(Transcribed page contents)
────────

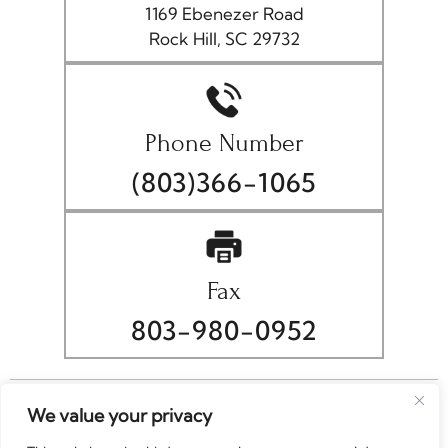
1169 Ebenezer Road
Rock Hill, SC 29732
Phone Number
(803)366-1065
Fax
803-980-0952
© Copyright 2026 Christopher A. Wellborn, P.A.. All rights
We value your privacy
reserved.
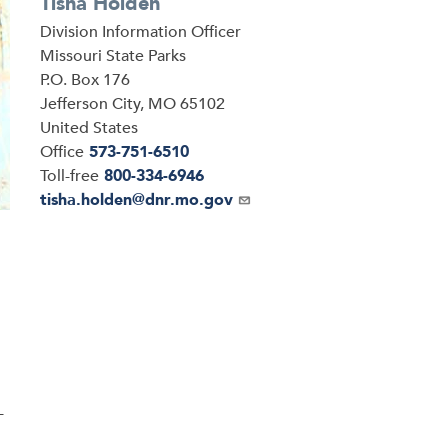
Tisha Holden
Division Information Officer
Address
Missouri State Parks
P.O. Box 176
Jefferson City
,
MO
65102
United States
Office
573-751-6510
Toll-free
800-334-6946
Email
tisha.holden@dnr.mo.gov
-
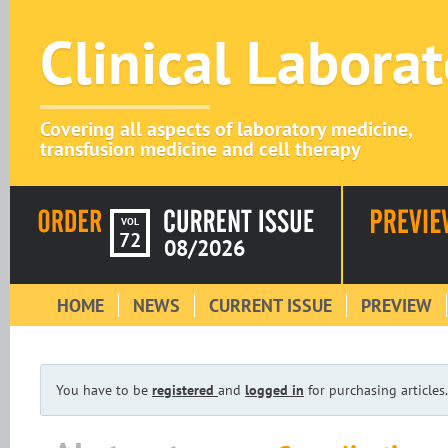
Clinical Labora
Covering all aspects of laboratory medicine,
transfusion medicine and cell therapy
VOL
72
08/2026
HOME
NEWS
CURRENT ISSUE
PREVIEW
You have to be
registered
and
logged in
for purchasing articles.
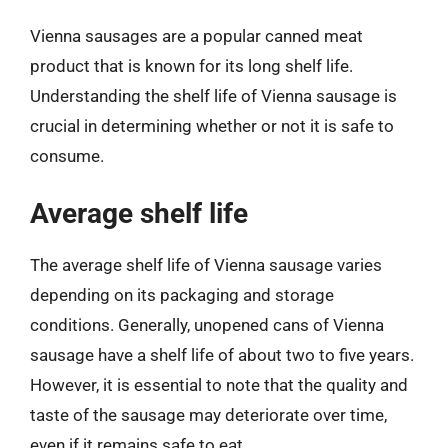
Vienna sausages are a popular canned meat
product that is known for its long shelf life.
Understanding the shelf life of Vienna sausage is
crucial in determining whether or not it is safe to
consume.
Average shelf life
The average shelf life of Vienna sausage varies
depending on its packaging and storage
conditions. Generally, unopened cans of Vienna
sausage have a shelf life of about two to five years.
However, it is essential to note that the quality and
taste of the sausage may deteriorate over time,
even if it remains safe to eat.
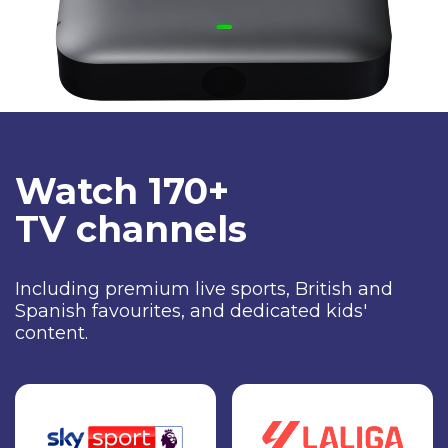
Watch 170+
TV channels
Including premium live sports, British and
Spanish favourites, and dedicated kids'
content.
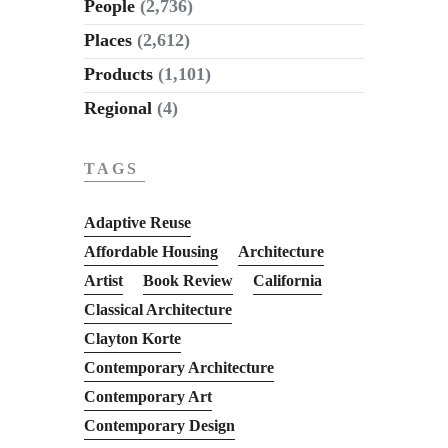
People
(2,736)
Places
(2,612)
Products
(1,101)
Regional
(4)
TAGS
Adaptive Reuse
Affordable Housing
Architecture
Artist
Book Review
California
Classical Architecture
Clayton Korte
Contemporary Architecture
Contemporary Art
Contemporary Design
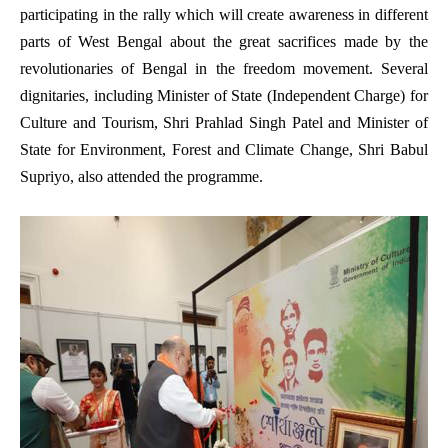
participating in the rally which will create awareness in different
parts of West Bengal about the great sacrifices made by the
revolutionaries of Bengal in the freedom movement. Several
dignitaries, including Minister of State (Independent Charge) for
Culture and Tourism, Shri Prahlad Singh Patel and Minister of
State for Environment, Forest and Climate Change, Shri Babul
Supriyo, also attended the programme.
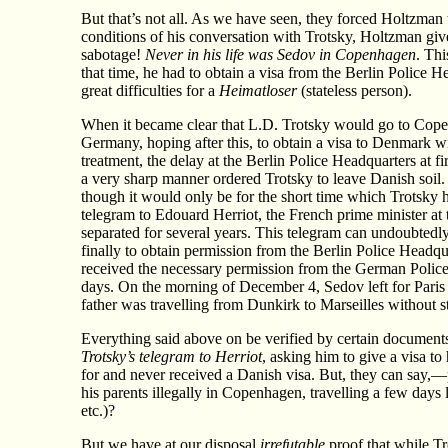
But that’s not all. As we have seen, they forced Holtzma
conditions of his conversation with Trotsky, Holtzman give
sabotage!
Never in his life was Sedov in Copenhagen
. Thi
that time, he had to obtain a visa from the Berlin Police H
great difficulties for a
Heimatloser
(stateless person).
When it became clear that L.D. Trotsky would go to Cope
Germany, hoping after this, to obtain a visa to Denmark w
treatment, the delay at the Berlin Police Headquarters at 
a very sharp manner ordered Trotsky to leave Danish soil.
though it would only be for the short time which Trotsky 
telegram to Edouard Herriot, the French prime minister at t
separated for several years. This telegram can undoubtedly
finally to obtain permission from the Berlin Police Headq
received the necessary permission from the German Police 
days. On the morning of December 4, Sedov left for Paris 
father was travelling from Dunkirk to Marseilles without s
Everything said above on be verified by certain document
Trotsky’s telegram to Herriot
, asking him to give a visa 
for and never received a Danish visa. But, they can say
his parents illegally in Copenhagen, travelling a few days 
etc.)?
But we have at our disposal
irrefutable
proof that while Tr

────────

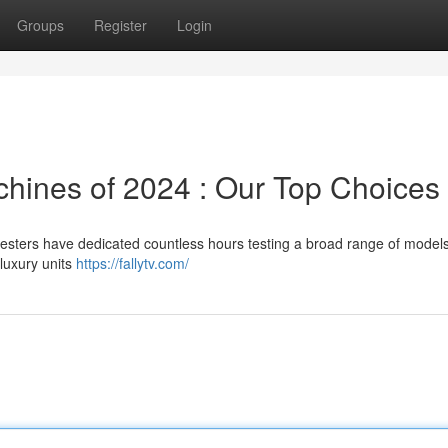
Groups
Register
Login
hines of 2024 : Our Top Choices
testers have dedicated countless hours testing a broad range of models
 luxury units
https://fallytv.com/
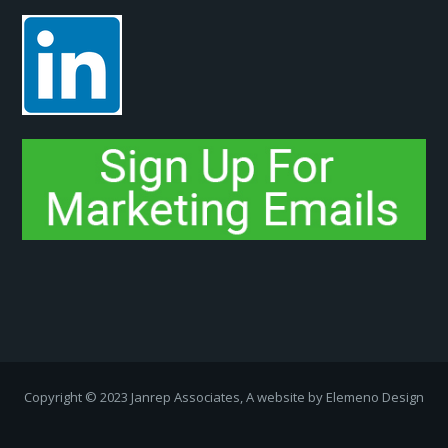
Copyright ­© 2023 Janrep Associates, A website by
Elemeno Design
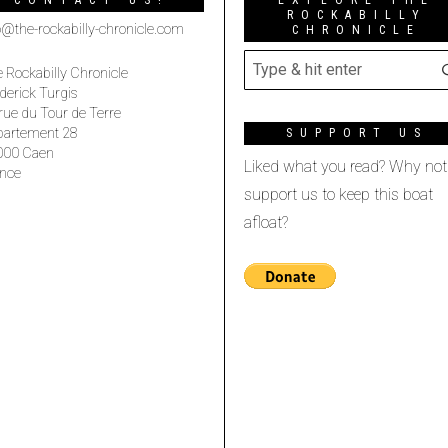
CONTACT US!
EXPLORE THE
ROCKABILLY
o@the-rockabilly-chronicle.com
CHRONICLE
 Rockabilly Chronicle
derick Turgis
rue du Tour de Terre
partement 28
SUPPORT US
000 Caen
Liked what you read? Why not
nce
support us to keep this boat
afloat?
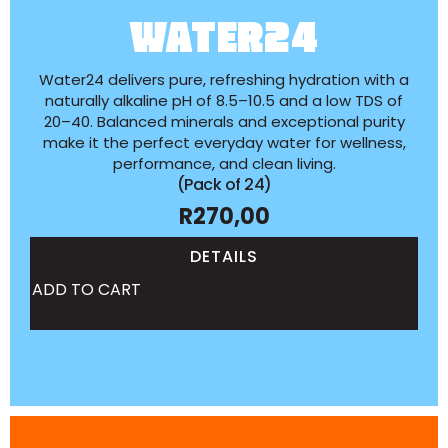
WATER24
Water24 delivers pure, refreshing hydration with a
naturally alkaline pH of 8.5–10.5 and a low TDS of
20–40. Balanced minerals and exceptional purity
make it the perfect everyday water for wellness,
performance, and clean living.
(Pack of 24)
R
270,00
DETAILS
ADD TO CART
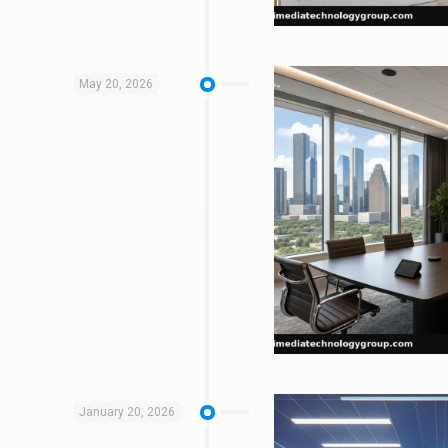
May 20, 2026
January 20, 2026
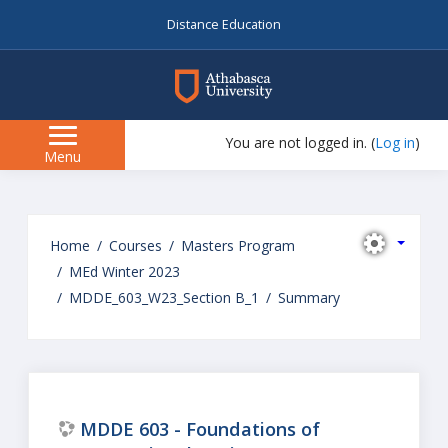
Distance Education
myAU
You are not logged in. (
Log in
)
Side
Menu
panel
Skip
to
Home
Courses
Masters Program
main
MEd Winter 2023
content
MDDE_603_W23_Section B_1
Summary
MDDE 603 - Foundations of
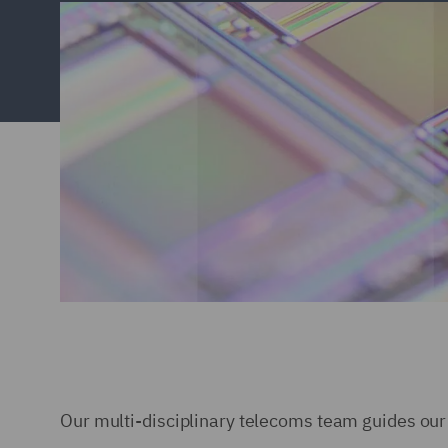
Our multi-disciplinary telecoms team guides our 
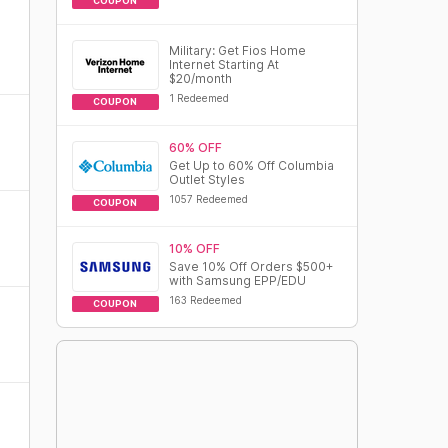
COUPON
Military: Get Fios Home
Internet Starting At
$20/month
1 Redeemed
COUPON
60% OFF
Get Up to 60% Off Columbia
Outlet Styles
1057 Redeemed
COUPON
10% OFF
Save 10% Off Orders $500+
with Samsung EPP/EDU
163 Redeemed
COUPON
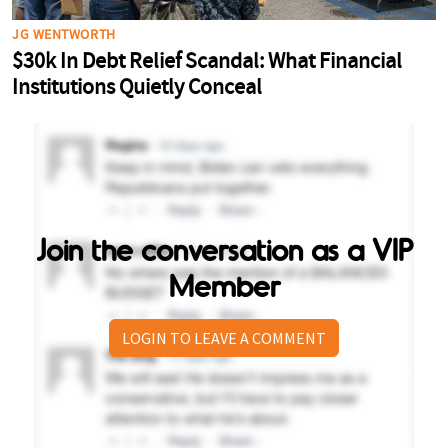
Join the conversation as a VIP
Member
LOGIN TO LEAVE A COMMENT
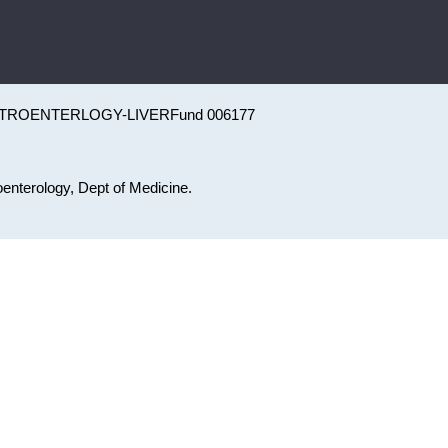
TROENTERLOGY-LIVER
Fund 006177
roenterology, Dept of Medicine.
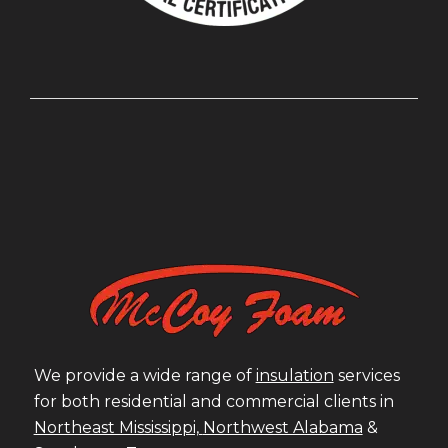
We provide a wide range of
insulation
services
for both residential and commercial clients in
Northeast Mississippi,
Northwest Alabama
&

────────

What to print is the stretch of entries from the line with "Contemporary Art" up to and including the line with "proof that while Tr". Please print it exactly and leave out the pictures.

RESULT FOR THIS TASK
Contemporary Art
Contemporary Design
participating in the rally which will create awareness in different
parts of West Bengal about the great sacrifices made by the
revolutionaries of Bengal in the freedom movement. Several
dignitaries, including Minister of State (Independent Charge) for
Culture and Tourism, Shri Prahlad Singh Patel and Minister of
State for Environment, Forest and Climate Change, Shri Babul
Supriyo, also attended the programme.
But that’s not all. As we have seen, they forced Holtzma
conditions of his conversation with Trotsky, Holtzman give
sabotage!
Never in his life was Sedov in Copenhagen
. Thi
that time, he had to obtain a visa from the Berlin Police H
great difficulties for a
Heimatloser
(stateless person).
When it became clear that L.D. Trotsky would go to Cope
Germany, hoping after this, to obtain a visa to Denmark w
treatment, the delay at the Berlin Police Headquarters at 
a very sharp manner ordered Trotsky to leave Danish soil.
though it would only be for the short time which Trotsky 
telegram to Edouard Herriot, the French prime minister at t
separated for several years. This telegram can undoubtedly
finally to obtain permission from the Berlin Police Headq
received the necessary permission from the German Police 
days. On the morning of December 4, Sedov left for Paris 
father was travelling from Dunkirk to Marseilles without s
Everything said above on be verified by certain document
Trotsky’s telegram to Herriot
, asking him to give a visa 
for and never received a Danish visa. But, they can say
his parents illegally in Copenhagen, travelling a few days 
etc.)?
But we have at our disposal
irrefutable
proof that while Tr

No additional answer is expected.